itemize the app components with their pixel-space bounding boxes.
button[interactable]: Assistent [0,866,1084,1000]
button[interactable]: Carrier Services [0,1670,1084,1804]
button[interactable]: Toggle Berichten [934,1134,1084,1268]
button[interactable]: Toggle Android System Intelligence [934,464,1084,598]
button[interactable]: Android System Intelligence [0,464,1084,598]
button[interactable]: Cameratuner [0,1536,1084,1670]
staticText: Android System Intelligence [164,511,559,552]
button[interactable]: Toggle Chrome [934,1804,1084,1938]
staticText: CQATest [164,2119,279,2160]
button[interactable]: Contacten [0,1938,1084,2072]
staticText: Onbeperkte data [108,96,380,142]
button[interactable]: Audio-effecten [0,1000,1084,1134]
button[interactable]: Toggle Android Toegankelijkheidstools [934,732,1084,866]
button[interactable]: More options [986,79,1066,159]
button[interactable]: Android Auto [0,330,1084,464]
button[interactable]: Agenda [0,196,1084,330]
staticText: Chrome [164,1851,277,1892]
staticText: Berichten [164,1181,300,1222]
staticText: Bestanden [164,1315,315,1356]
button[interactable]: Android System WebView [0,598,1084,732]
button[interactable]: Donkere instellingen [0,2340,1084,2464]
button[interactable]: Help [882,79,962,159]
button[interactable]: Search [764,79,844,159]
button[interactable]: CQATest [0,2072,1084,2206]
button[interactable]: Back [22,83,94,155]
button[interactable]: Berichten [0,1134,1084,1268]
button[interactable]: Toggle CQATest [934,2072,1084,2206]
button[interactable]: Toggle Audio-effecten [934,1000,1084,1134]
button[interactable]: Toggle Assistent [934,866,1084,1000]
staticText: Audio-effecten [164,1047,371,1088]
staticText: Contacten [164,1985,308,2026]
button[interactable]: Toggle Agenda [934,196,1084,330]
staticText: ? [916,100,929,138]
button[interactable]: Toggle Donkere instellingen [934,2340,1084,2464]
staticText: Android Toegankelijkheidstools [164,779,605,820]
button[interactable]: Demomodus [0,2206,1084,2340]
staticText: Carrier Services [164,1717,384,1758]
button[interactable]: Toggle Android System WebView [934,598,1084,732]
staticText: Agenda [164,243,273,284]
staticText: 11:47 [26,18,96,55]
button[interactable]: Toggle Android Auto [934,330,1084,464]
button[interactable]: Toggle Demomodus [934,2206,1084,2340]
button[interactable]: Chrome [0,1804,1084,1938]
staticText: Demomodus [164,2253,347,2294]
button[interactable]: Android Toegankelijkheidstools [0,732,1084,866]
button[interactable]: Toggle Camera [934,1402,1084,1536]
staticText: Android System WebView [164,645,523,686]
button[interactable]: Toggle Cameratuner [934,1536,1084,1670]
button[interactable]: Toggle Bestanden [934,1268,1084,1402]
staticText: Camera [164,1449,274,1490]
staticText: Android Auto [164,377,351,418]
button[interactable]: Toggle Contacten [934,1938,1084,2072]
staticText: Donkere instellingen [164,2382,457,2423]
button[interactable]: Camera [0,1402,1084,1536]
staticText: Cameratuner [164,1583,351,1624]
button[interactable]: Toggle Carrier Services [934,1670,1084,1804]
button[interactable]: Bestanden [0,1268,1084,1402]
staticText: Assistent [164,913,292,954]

---*---

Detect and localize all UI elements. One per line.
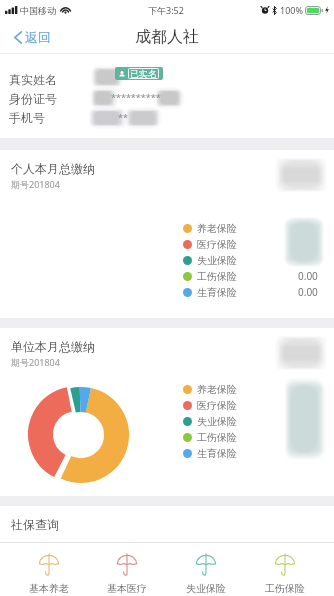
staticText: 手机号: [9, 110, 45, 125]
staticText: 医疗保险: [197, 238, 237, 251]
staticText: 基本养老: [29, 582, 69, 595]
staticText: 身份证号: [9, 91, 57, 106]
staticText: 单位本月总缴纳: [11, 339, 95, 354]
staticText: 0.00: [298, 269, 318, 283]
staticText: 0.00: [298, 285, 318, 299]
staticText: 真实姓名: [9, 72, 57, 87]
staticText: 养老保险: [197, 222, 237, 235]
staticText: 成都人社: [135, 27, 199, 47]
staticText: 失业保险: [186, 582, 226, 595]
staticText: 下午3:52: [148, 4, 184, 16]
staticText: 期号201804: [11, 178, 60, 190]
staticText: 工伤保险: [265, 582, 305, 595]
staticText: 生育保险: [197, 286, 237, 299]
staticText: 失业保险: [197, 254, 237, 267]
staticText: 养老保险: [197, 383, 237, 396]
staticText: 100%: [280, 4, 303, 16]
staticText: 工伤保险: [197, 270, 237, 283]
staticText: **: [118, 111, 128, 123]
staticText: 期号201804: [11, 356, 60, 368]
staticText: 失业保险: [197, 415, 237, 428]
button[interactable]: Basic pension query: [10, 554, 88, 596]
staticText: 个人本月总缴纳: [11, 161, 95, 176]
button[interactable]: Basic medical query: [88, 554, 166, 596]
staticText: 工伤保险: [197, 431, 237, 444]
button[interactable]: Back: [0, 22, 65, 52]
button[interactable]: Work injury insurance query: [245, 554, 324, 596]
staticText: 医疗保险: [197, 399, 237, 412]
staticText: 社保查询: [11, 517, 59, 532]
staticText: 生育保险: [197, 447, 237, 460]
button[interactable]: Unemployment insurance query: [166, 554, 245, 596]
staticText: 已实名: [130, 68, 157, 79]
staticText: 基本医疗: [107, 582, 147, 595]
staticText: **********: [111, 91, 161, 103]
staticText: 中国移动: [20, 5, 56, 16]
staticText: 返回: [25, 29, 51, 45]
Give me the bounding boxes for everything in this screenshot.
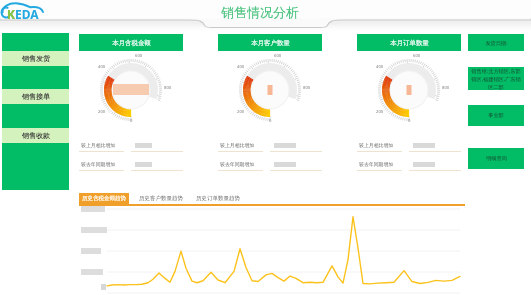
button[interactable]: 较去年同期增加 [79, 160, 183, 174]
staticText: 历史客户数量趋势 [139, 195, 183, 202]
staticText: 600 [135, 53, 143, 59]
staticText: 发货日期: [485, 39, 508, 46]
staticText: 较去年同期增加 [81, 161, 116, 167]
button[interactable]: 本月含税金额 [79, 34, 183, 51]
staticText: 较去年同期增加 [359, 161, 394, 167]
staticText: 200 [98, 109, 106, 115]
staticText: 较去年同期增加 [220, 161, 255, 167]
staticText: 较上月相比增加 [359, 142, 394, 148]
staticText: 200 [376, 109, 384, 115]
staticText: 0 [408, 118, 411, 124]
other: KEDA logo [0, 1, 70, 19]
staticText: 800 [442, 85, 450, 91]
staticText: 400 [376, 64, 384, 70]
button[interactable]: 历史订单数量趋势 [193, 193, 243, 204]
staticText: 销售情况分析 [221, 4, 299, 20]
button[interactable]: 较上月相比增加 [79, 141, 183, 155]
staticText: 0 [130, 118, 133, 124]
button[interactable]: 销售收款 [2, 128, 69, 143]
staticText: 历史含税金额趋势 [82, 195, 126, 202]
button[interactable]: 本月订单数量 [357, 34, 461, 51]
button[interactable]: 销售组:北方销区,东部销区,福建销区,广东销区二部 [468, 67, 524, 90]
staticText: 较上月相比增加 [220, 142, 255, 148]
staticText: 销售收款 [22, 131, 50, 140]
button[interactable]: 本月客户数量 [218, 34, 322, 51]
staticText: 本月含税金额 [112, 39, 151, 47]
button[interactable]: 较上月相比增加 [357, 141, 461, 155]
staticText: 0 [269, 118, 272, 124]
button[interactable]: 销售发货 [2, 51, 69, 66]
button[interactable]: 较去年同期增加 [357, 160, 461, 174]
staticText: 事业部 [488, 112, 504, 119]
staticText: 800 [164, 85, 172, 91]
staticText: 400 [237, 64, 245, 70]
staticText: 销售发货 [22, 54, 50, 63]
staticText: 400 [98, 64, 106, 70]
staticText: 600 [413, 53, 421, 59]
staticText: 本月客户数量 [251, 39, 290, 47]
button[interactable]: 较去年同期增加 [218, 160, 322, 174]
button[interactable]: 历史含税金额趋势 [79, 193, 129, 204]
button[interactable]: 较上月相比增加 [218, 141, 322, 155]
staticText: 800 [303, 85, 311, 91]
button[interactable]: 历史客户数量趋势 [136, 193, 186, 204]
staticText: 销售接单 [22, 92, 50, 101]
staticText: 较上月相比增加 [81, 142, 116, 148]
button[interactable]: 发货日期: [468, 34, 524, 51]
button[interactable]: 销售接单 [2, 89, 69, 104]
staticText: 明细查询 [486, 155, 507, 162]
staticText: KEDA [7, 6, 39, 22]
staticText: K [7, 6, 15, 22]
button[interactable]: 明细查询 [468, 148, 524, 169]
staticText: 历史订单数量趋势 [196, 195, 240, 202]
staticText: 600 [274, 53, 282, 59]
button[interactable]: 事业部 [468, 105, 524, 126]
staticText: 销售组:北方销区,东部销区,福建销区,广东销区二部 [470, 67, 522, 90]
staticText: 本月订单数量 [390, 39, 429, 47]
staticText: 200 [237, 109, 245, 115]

---*---

▸ Task goal:
Show every line above in which the word "福建销区" is found.

▸ Task answer:
button[interactable]: 销售组:北方销区,东部销区,福建销区,广东销区二部 [468, 67, 524, 90]
staticText: 销售组:北方销区,东部销区,福建销区,广东销区二部 [470, 67, 522, 90]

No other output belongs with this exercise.